Девушка пошла за ним. Они вышли в сад. Бесстрастность и жесткость выражало бледное лицо молодого человека. Он указал девушке на скамью, а сам неподвижно начал говорить сухим голосом:
— Твои слова меня пугают. Если ты чего-то не совсем понимаешь, лучше не вступать в спор со взрослыми людьми…
— Простите…
— София невероятная женщина. Если ты в нее не веришь, значит ты ее не знаешь, — не обращал внимания на нее Грей.
— Она очень добрая!
— Тогда почему ты так говоришь?
— У меня два друга, борясь с несчастьем, познали его ужасным результатом — одну птицу убили, другого лишили свободы.
Грей нахмурился:
— Они боролись не с несчастной любовью, а с законом. Это разные вещи.
— Если любовь выражается в свободе?
— Это невозможно. Любовь сама по себе штука, похожая на решетки в тюрьме — можешь жить один в несчастье, а можешь жить вдвоем в том же несчастье.

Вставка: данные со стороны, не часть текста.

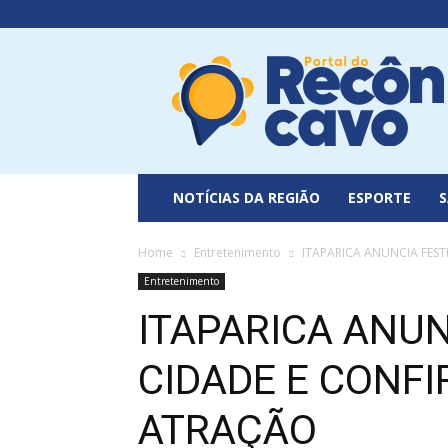
Portal
do
Recôncavo
NOTÍCIAS DA REGIÃO
ESPORTE
Home
Entretenimento
ITAPARICA ANUNCIA FEST
Entretenimento
ITAPARICA ANU
CIDADE E CONFI
ATRAÇÃO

Флаффи постепенно начала успокаиваться.
— Простите, я сейчас скажу свое мнение: разве жить вдвоем — несчастье? Мне кажется, что если это любовь, двум людям будет все равно, что с ними происходит и где находятся.
— Знаешь, я с тобой согласен, — вдруг признался Грей. — Тут ты права. А теперь обещай мне, что ты больше не будешь думать о всякой мрачности, договорились?
— Конечно! — с чувством воскликнула девушка.
От ее глаз не ускользнуло, что хозяин был грустен, как всегда. Кажется, он, взяв себя в руки, просил сделать то же самое и Флаффи. Молодец, мистер Кью!
— Что ж, — вздохнул он, присаживаясь рядом с девушкой. Он коснулся локтем плеча девушки, та почувствовала холод, исходящий от джентльмена. Ей вдруг захотелось уничтожить этого холод, и она начала задавать вопросы Грею:
— Так значит, вы боретесь с несчастной любовью?
— Может быть, я не знаю.
— Нет, послушайте меня, уж если вы взялись за это, будьте добры ожидать всякого!
— Ты опять начинаешь?
— Сюрпризов, я имею в виду… Сюрпризов… Так вот, вы должно быть очень опытен…
— Опытен?
— Да… Не могли бы вы подсказать мне, как это — любить?
Грей склонил голову на бок. Его великолепная осанка внушала Флаффи кротость.
— Любовь нельзя описать. Когда полюбишь — сама поймешь.
— А как отличить влюбленность от истинной любви?
Грей повернул свое восхитительное лицо к девушке:
— Этого я не знаю.
— Ну тогда ладно. Спасибо. Подождите, а можно влюбится на всю жизнь?
— Я не знаю, возможно, — кажется Грею эти разговоры пришлись не по вкусу.
Флаффи это поняла. Тогда она решила перевести тему:
— Мистер Кью, а как прошло ваше детство?
— Я просто учился.
— Вы хорошо учились?
— Я нечего не делал, потому что мне все давалось легко.
— Правда?
— Нет, конечно, иногда учителя меня ругали за мое леность и безразличие к предметам, но они не могли сказать, что я был очень плохим учеником.
— Ого. То есть, вам нечего неинравилось?